Cancellations are common in the National Disability Insurance Scheme (NDIS), so having a robust policy in place – one that sets out in writing what a client can expect if they or you cancel a service – is vital.
Documenting your business’ approach means everyone is on the same page about what happens if appointments or bookings are cancelled or rescheduled, and it encourages clients and providers to respect each other’s time too.
With cashflow top of mind for every business, policies that protect you financially are essential, but the importance factor is even higher in the world of the NDIS, and there are strict rules every provider needs to know and adhere to.
In this article, we unpack what the National Disability Insurance Agency (NDIA) says about cancellations, when you can and can’t charge a fee for them, and why service agreements are key.
We also look at the ‘unfair advantage’ you have as a provider and how to ethically leverage that to build brand awareness and reputation, and grow trust.

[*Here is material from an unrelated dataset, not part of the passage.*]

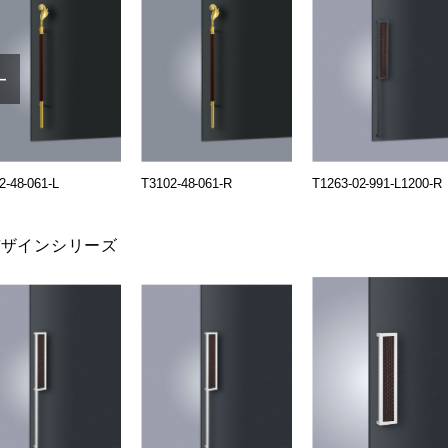
2-48-061-L
T3102-48-061-R
T1263-02-991-L1200-R
デザインシリーズ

When it comes to cancellations, the NDIA’s rules (legislative instruments made under the NDIS Act, which sets out how the Scheme operates) are clear, and everyone providing supports and services to participants must stick to them. These rules, outlined in the NDIS Pricing Arrangements and Price Limits, include that:
At My Plan Manager, we advise our clients that the easiest way to avoid paying cancellation fees is to show up to appointments at the scheduled time, and at the agreed meeting place. But sometimes that’s easier said than done when unexpected events occur – like illness – or when the disability support worker taking them to their appointment cancels their shift at the last minute and there’s no one available to take them.
So, if you want to be known for providing a trusted service – one that has a strong reputation that spills into positive word of mouth referrals and five-star reviews – think about the circumstances surrounding the cancellation, and whether there’s a way to avoid charging your client for it. Every dollar spent on a cancelled appointment is a dollar lost for precious supports, and this is something that weighs heavily on the minds of NDIS participants.
Remember, participants know that providers can cancel at any time, without penalty, even at the last minute – and that leaves many feeling they’re at a disadvantage. Client care is just one of the many reasons why it’s good to have a respectful cancellation policy in place – plus, no one needs those negative online reviews from dissatisfied customers!
According to the NDIA, if a disability support worker cancels on the day of their shift, even an hour before they’re due to start, no penalty can be applied to the provider.
But if, as a result of the worker cancelling, their client has no one to take them to a long-awaited appointment with their occupational therapist and they have to cancel that appointment, the participant still has to pay the occupational therapist.
When you think about it from a client perspective, it’s easy to see why participants feel uneasy about the perceived imbalance of power in the area of cancellations. That’s why agreeing the terms of your relationship and setting realistic expectations from the outset is important.
It’s also why we recommend providers have a conversation with their clients about the business’ approach to cancellations before the service agreement is signed and services and supports are delivered.
And remember, once you have a signed agreement in place, you can’t change the terms of it – including your cancellation policy – without getting your client’s approval first. Either that, or you cancel the original service agreement and issue a new one.
In short: you can’t charge extra fees without your client’s approval.
If your client consents to a service agreement that doesn’t comply with the NDIS Pricing Arrangements and Limits, the agreement is invalid.
To explain, below are two alternative scenarios:
Scenario 1
Harry consents to a service agreement that says his physiotherapist can charge a cancellation fee if he provides less than 24 hours' notice.
The agreement is acceptable because Harry has negotiated cancellation terms that are better than the terms set out in the NDIS Pricing Arrangements and Price Limits.
Scenario 2
A service agreement Hilary has consented to says her disability support worker can charge a cancellation fee if Hilary provides less than 10 days’ notice.
The terms of the agreement exceed the NDIA’s maximum notice period of seven days for cancellation. Regardless of what the agreement states, Hilary can’t be charged for a short notice cancellation if she provides seven clear days’ notice.
So, having a clear, fair and legally sound service agreement in place with every client is smart business practice and key to running cancellations well. Equally vital is a clear philosophy about cancellations.
A cancellation policy is intended to recover financial loss incurred from cancelled appointments, not present an opportunity to charge unnecessary fees to clients.
If your cancellation fees aren’t recovering a financial loss – i.e. if you were able to fill the appointment or shift with another client or divert your staff member to another job – you may want to ask why you’re charging them and consider carefully what you do next.
If one of our clients believes they’ve been charged incorrectly, we encourage them to speak with their provider or an NDIA representative, and we can cancel the invoice while the matter is being investigated.
We also encourage our clients to sign up to receive SMS notifications from My Plan Manager. These alert clients to who’s claiming from their NDIS funding and how much, so they can contact us straight away to query invoices as they’re received and put a hold on payments.
If a client can’t resolve a billing dispute with their provider, we encourage them to contact the NDIS Quality and Safeguards Commission. But hopefully, with clear and open communication and a well-structured service agreement in place, these disputes can be kept to a minimum.